#### [WHAT IS EXPECTED]
Transcribe exactly everything in the data below from the line containing "OR call us now at 1300 884 786." down to the line containing "The Americas", both lines included and nothing further.

#### [GIVEN RECORDS]

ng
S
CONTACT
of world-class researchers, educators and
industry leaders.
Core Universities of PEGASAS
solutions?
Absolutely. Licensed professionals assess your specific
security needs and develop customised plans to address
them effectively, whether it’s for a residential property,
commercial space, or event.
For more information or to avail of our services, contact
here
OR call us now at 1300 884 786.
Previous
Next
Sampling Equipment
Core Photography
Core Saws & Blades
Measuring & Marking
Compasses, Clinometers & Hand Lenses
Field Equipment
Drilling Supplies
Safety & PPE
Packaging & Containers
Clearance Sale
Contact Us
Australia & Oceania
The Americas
...
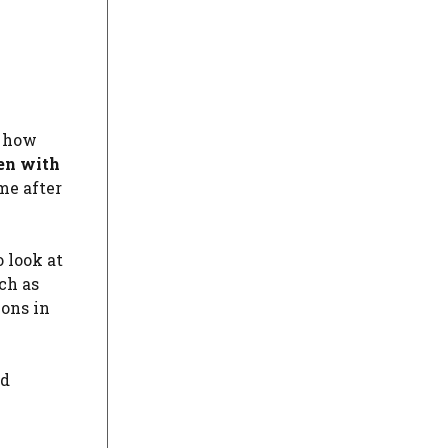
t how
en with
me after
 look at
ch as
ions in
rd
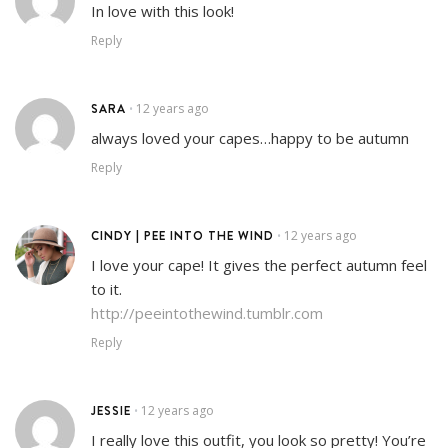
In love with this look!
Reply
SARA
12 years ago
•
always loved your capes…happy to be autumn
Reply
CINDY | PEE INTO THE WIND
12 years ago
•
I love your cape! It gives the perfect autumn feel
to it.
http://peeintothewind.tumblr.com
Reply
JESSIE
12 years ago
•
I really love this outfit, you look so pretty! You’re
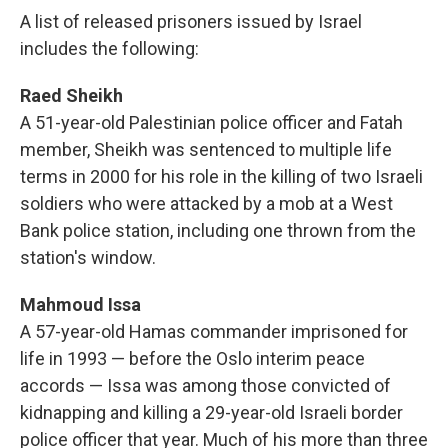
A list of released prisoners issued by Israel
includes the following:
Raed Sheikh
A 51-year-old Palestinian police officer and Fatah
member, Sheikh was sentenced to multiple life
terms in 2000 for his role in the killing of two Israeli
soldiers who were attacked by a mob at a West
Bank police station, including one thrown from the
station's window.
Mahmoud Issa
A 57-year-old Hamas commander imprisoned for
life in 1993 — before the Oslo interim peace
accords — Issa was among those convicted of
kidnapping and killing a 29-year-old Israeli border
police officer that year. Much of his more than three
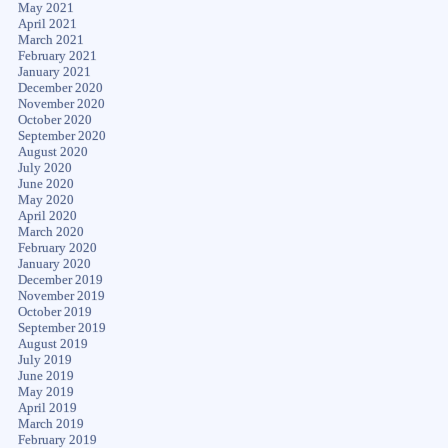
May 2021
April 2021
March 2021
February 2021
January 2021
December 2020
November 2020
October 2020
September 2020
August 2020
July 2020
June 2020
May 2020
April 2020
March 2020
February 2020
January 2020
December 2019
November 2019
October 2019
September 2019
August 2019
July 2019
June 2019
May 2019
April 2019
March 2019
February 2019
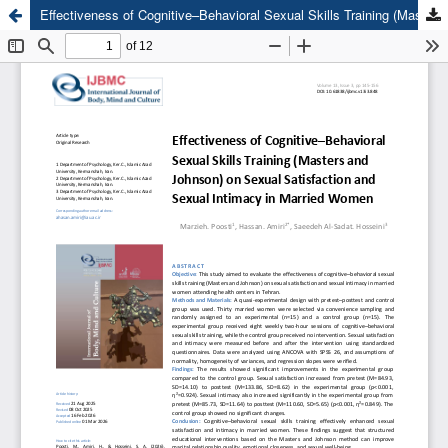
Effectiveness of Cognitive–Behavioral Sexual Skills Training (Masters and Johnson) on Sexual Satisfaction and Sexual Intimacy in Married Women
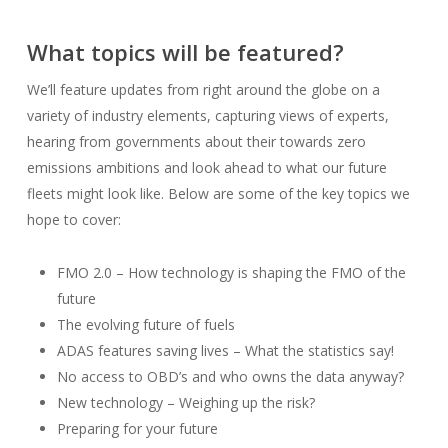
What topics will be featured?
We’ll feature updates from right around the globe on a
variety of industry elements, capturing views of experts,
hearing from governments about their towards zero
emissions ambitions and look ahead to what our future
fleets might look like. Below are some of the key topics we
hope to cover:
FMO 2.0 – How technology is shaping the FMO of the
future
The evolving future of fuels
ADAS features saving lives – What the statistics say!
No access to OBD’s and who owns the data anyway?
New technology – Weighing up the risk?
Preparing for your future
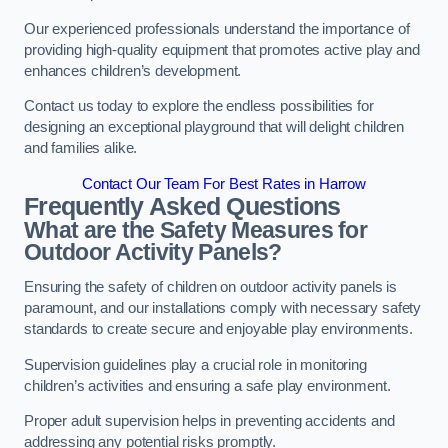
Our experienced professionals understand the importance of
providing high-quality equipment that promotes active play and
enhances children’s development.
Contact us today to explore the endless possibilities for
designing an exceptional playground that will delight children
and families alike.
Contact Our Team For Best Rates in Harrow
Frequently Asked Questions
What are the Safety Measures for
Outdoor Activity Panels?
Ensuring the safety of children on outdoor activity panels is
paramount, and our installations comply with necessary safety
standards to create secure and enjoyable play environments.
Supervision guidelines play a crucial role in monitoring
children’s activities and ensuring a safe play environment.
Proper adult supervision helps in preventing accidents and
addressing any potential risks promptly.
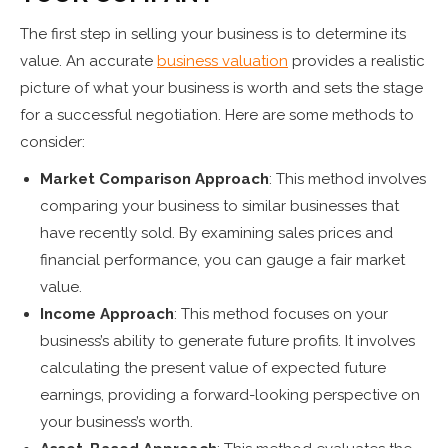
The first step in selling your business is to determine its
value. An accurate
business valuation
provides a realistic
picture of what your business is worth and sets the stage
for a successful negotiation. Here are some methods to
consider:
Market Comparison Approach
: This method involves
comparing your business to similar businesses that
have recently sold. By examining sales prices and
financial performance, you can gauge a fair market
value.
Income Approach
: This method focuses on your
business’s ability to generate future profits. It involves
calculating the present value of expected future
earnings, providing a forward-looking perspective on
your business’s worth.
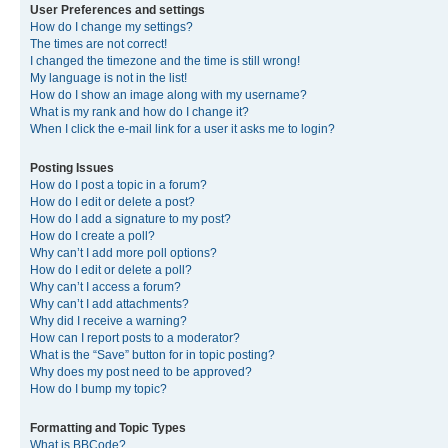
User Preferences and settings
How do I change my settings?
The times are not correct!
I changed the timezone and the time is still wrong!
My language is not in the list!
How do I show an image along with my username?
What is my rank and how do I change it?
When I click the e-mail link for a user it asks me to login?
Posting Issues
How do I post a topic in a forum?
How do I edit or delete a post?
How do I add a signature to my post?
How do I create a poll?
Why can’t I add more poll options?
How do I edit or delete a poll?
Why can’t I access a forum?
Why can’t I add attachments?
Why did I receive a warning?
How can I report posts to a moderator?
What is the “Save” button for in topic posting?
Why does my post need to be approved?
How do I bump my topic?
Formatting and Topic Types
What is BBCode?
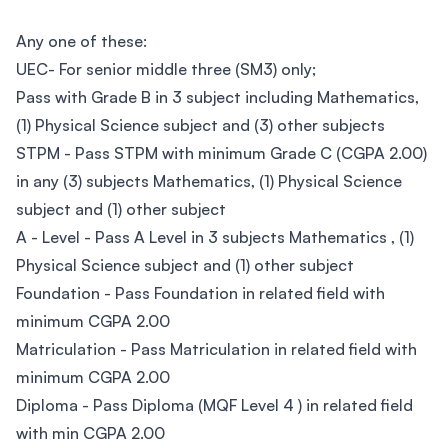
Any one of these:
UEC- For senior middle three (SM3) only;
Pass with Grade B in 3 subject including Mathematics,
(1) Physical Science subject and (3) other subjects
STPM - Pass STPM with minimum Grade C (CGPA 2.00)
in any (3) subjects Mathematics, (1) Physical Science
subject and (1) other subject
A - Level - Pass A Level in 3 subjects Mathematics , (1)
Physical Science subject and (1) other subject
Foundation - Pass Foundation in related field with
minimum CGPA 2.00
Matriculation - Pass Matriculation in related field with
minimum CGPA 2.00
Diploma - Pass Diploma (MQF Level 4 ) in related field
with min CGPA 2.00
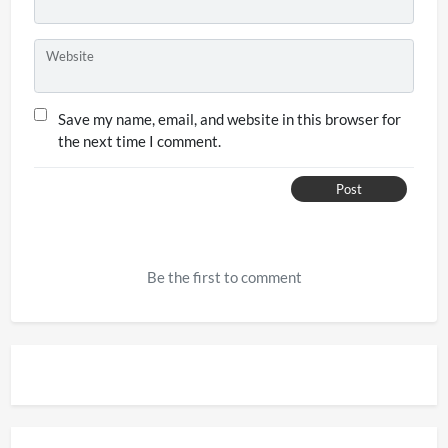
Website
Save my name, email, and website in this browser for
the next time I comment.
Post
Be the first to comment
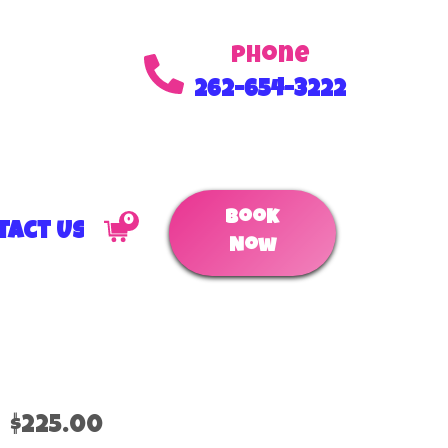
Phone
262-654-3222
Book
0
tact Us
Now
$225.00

#### [ANSWER AREA]
OR call us now at 1300 884 786.
Previous
Next
Sampling Equipment
Core Photography
Core Saws & Blades
Measuring & Marking
Compasses, Clinometers & Hand Lenses
Field Equipment
Drilling Supplies
Safety & PPE
Packaging & Containers
Clearance Sale
Contact Us
Australia & Oceania
The Americas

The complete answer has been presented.